Il faut noter toutefois que le débiteur doit fournir conjointement à sa requête une attestation sur l'honneur attestant qu'il remplit les conditions d'application du règlement préventif simplifié.

La recherche d'aller plus vite dans le règlement préventif se manifeste dans l'exclusion des voies de recours contre la décision d'application du règlement préventif simplifié118(*). Cette règle est logique dans la mesure où l'admission d'une voie de recours contre cette décision est de nature à retarder la procédure de sauvetage.

On note aussi une simplification du contenu du projet de concordat préventif. En effet, le projet de concordat préventif précise, en principe, les « mesures envisagées pour le redressement de l'entreprise notamment :

- Les modalités de continuation de l'entreprise, telles que la demande de délais et de remises, la cession partielle d'actif avec indication précise des biens à céder ; la cession ou la location-gérance d'une branche d'activité formant un fonds de commerce ; la cession ou la location-gérance de la totalité ou d'une partie de l'entreprise, sans que ces modalités soient limitatives et exclusives les unes des autres ;

- Les noms, prénoms, qualités et adresses des personnes tenues d'exécuter le concordat préventif et l'ensemble des engagements souscrits par elles et nécessaires au redressement de l'entreprise ;

- Les modalités du maintien et du financement de l'entreprise, du règlement du passif né antérieurement à la décision d'ouverture du règlement préventif ainsi que, s'il y a lieu, les garanties fournies pour en assurer l'exécution ; ces engagements et garanties peuvent consister, notamment, en la souscription d'une augmentation du capital social par les anciens associés ou par de nouveaux, une conversion de créances en capital, l'ouverture de crédits par des établissements bancaires ou financiers ou par toute autre personne, y compris tout nouvel apport en trésorerie ou sous forme de nouveau bien ou service dans les conditions de l'article 11-1 ci-dessous ainsi que le montant de l'apport ou valeur du bien ou du service ; la poursuite de l'exécution de contrats conclus antérieurement à la requête, la fourniture de cautions ;

- Le niveau et les perspectives d'emploi, ainsi que les licenciements pour motif économique qui doivent intervenir dans les conditions prévues par les dispositions du droit du travail ;

- Le remplacement de dirigeants »119(*).

Cette liste des informations devant être précisées dans le projet de concordat préventif, introduite par l'adverbe « notamment », indique qu'elle n'est pas limitative. Elle peut donc inclure d'autres mesures et perspectives de redressement de l'entreprise non mentionnées dans les dispositions de l'article précité.

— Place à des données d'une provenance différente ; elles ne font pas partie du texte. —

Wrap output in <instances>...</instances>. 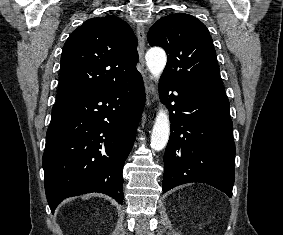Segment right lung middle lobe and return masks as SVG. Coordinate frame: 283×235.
<instances>
[{
    "instance_id": "obj_1",
    "label": "right lung middle lobe",
    "mask_w": 283,
    "mask_h": 235,
    "mask_svg": "<svg viewBox=\"0 0 283 235\" xmlns=\"http://www.w3.org/2000/svg\"><path fill=\"white\" fill-rule=\"evenodd\" d=\"M55 108H56V106L54 105V107H53L52 111H53V110H55Z\"/></svg>"
}]
</instances>
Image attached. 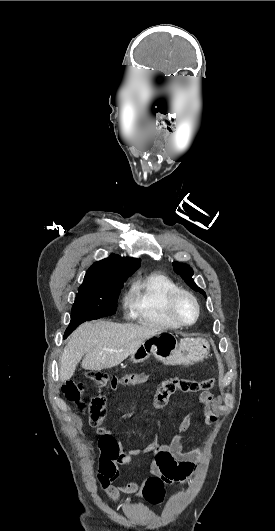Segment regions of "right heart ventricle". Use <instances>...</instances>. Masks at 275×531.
I'll return each instance as SVG.
<instances>
[{
	"instance_id": "e07e8e85",
	"label": "right heart ventricle",
	"mask_w": 275,
	"mask_h": 531,
	"mask_svg": "<svg viewBox=\"0 0 275 531\" xmlns=\"http://www.w3.org/2000/svg\"><path fill=\"white\" fill-rule=\"evenodd\" d=\"M176 288V284L168 276L160 273L139 277L133 285V314L140 321L152 326L179 328L166 310V298Z\"/></svg>"
}]
</instances>
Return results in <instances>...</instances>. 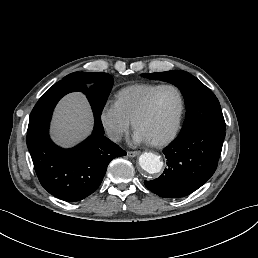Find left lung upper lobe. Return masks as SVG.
Listing matches in <instances>:
<instances>
[{
  "mask_svg": "<svg viewBox=\"0 0 258 258\" xmlns=\"http://www.w3.org/2000/svg\"><path fill=\"white\" fill-rule=\"evenodd\" d=\"M141 76L166 81L178 87L185 99L186 119L178 138L203 127L226 129L218 99L214 93L196 77L183 70L159 73H144Z\"/></svg>",
  "mask_w": 258,
  "mask_h": 258,
  "instance_id": "obj_1",
  "label": "left lung upper lobe"
}]
</instances>
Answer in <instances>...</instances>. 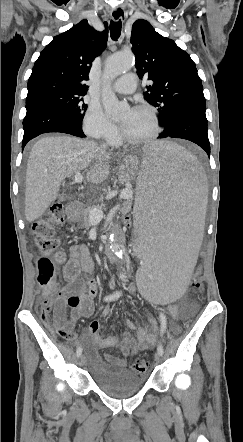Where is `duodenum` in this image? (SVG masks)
Segmentation results:
<instances>
[{
  "label": "duodenum",
  "instance_id": "1",
  "mask_svg": "<svg viewBox=\"0 0 243 442\" xmlns=\"http://www.w3.org/2000/svg\"><path fill=\"white\" fill-rule=\"evenodd\" d=\"M70 208H71V212L76 213L77 209H78L77 201H73ZM123 237H124L123 233L120 232L118 234V240L120 241ZM118 251H120V247L118 246V244L110 243L108 245V247L106 248V250H105L106 257L108 259H114L115 258V254Z\"/></svg>",
  "mask_w": 243,
  "mask_h": 442
}]
</instances>
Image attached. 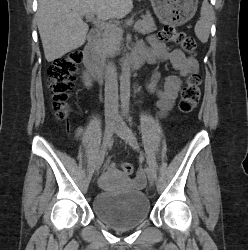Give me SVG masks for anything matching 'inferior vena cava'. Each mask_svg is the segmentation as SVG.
Listing matches in <instances>:
<instances>
[{"mask_svg":"<svg viewBox=\"0 0 248 250\" xmlns=\"http://www.w3.org/2000/svg\"><path fill=\"white\" fill-rule=\"evenodd\" d=\"M118 115V82L114 63L108 62L105 69V119L115 120Z\"/></svg>","mask_w":248,"mask_h":250,"instance_id":"602c4592","label":"inferior vena cava"}]
</instances>
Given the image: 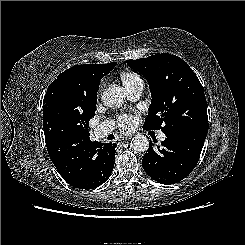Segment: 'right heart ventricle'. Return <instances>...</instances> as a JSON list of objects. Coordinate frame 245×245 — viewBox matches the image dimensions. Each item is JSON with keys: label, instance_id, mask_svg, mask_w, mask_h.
I'll return each instance as SVG.
<instances>
[{"label": "right heart ventricle", "instance_id": "e07e8e85", "mask_svg": "<svg viewBox=\"0 0 245 245\" xmlns=\"http://www.w3.org/2000/svg\"><path fill=\"white\" fill-rule=\"evenodd\" d=\"M120 79L127 90L133 87L139 81H142L140 76L133 71L122 72L120 74Z\"/></svg>", "mask_w": 245, "mask_h": 245}]
</instances>
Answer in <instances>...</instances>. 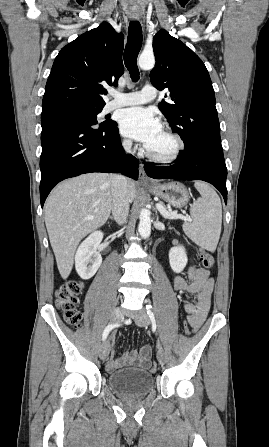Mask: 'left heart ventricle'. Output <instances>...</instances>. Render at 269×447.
I'll list each match as a JSON object with an SVG mask.
<instances>
[{"mask_svg":"<svg viewBox=\"0 0 269 447\" xmlns=\"http://www.w3.org/2000/svg\"><path fill=\"white\" fill-rule=\"evenodd\" d=\"M145 146L152 155L156 157H165L173 152L176 147V141L164 128H162Z\"/></svg>","mask_w":269,"mask_h":447,"instance_id":"b2bd125f","label":"left heart ventricle"}]
</instances>
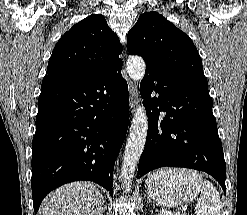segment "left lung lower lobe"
Masks as SVG:
<instances>
[{
    "label": "left lung lower lobe",
    "instance_id": "0a47b994",
    "mask_svg": "<svg viewBox=\"0 0 247 215\" xmlns=\"http://www.w3.org/2000/svg\"><path fill=\"white\" fill-rule=\"evenodd\" d=\"M140 93L149 127L137 178L164 166L192 168L209 173L226 193V164L208 87L146 68Z\"/></svg>",
    "mask_w": 247,
    "mask_h": 215
}]
</instances>
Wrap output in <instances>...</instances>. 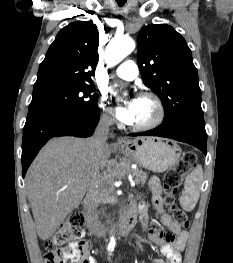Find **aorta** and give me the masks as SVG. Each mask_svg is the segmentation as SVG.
Wrapping results in <instances>:
<instances>
[{
    "instance_id": "762f6f07",
    "label": "aorta",
    "mask_w": 233,
    "mask_h": 263,
    "mask_svg": "<svg viewBox=\"0 0 233 263\" xmlns=\"http://www.w3.org/2000/svg\"><path fill=\"white\" fill-rule=\"evenodd\" d=\"M135 49V42L129 37H115L111 40L105 50V61L109 67H112L123 60ZM115 246L114 237L110 238L109 250Z\"/></svg>"
}]
</instances>
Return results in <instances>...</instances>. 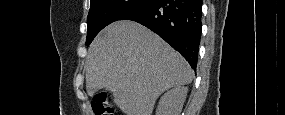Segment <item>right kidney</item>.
Masks as SVG:
<instances>
[{
  "label": "right kidney",
  "instance_id": "right-kidney-1",
  "mask_svg": "<svg viewBox=\"0 0 285 115\" xmlns=\"http://www.w3.org/2000/svg\"><path fill=\"white\" fill-rule=\"evenodd\" d=\"M188 88L178 86L167 91L161 98L156 115H179L187 96Z\"/></svg>",
  "mask_w": 285,
  "mask_h": 115
}]
</instances>
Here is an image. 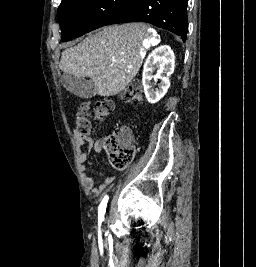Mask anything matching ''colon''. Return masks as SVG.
Returning a JSON list of instances; mask_svg holds the SVG:
<instances>
[{
  "label": "colon",
  "instance_id": "colon-1",
  "mask_svg": "<svg viewBox=\"0 0 256 267\" xmlns=\"http://www.w3.org/2000/svg\"><path fill=\"white\" fill-rule=\"evenodd\" d=\"M125 103H139L143 99V89L138 80H132L128 87L121 93ZM113 100H104L93 109L89 104L78 107L75 122L77 132L85 137L92 135L90 117L93 115L98 121L109 118L114 110ZM103 147L107 150L110 164L114 168H124L135 158L136 147L130 141L128 130L120 131L118 137H107L104 139Z\"/></svg>",
  "mask_w": 256,
  "mask_h": 267
}]
</instances>
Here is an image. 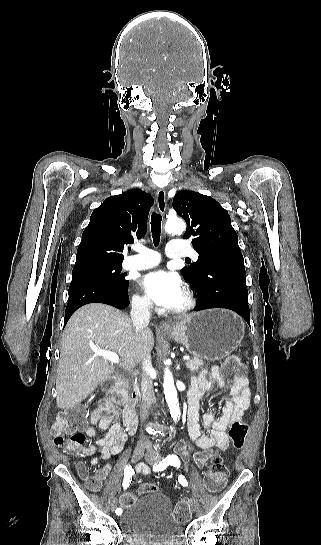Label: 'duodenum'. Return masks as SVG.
<instances>
[{"mask_svg": "<svg viewBox=\"0 0 321 545\" xmlns=\"http://www.w3.org/2000/svg\"><path fill=\"white\" fill-rule=\"evenodd\" d=\"M104 390L110 402L123 406V423L126 431L133 435L136 432L138 416L133 407H131L125 397L124 380L121 378L109 379L104 382Z\"/></svg>", "mask_w": 321, "mask_h": 545, "instance_id": "1", "label": "duodenum"}]
</instances>
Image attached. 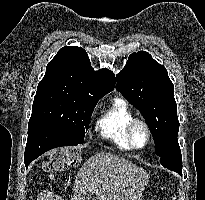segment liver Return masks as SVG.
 I'll return each instance as SVG.
<instances>
[{
  "label": "liver",
  "mask_w": 205,
  "mask_h": 200,
  "mask_svg": "<svg viewBox=\"0 0 205 200\" xmlns=\"http://www.w3.org/2000/svg\"><path fill=\"white\" fill-rule=\"evenodd\" d=\"M149 181L147 172L125 158L110 152H97L79 169L71 200H80L88 192L98 200H140ZM37 200H63L48 189Z\"/></svg>",
  "instance_id": "obj_1"
}]
</instances>
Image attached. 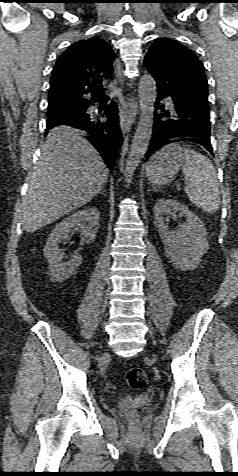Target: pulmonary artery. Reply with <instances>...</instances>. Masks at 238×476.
<instances>
[{"label":"pulmonary artery","mask_w":238,"mask_h":476,"mask_svg":"<svg viewBox=\"0 0 238 476\" xmlns=\"http://www.w3.org/2000/svg\"><path fill=\"white\" fill-rule=\"evenodd\" d=\"M166 103H167V105H168V106H170V107H172V106H173V104H172V102H171V101H167Z\"/></svg>","instance_id":"e3ab8cb5"}]
</instances>
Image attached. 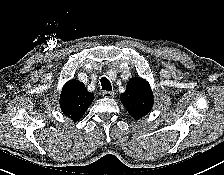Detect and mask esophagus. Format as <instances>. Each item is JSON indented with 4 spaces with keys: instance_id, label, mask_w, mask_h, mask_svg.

Dans le règlement préventif simplifié, ce contenu du concordat préventif a été simplifié. Il peut être désormais limité « aux mesures et conditions envisagées pour le redressement de l'entreprise débitrice, notamment les modalités d'apurement du passif et en particulier, la demande de délais et de remises, les personnes tenues d'exécuter le concordat préventif, ainsi que, s'il ya lieu, les garanties fournies pour en assurer l'exécution »120(*).De cette disposition, il résulte donc que la liste des contenus du projet de concordat préventif n'est pas toujours exhaustive, mais considérablement réduite. Ce qui est nécessaire, c'est que ce projet doit présenter au moins des preuves de viabilité du débiteur121(*).La participation de l'expert à l'élaboration du projet de concordat préventif est, dans une certaine mesure, une garantie pour le respect des droits des créanciers et facilite la rapidité voulue par le législateur, le débiteur bénéficiant donc d'une expertise et n'étant pas seul à agir122(*).

Outre cette simplification dans la saisine de la juridiction compétente pour l'ouverture d'un règlement préventif, le législateur OHADA a procédé à la réduction des délais des articles 9 alinéa 1er et 13 alinéa 2 de l'acte uniforme portant organisation des procédures collectives d'apurement du passif. L'article 9 alinéa 1er AUPC révisé prévoit que la durée de la suspension ou de l'interdiction des poursuites individuelles tendant à obtenir le paiement des créances nées antérieurement à la décision d'ouverture du règlement préventif est de trois (03) mois et prorogeable d'un (01) mois. Quant à l'article 13 alinéa 2, l'expert au règlement préventif doit établir son rapport dans la même durée, laquelle est prorogeable, à titre exceptionnel, d'un (01) mois sur décision motivée du président de la juridiction compétente à la demande du débiteur. Ces délais de trois (03) mois et un (01) mois des articles 9 alinéa 1er et 13 alinéa 2 sontrespectivement réduits à deux (02) mois et quinze (15) jours123(*). Il résulte de ces différentes dispositions une amélioration de la situation des créanciers dont les droits apparaissent entravés pour ne pas dire brimés dans le cadre de cette procédure collective visant à éviter la cessation des paiements du débiteur.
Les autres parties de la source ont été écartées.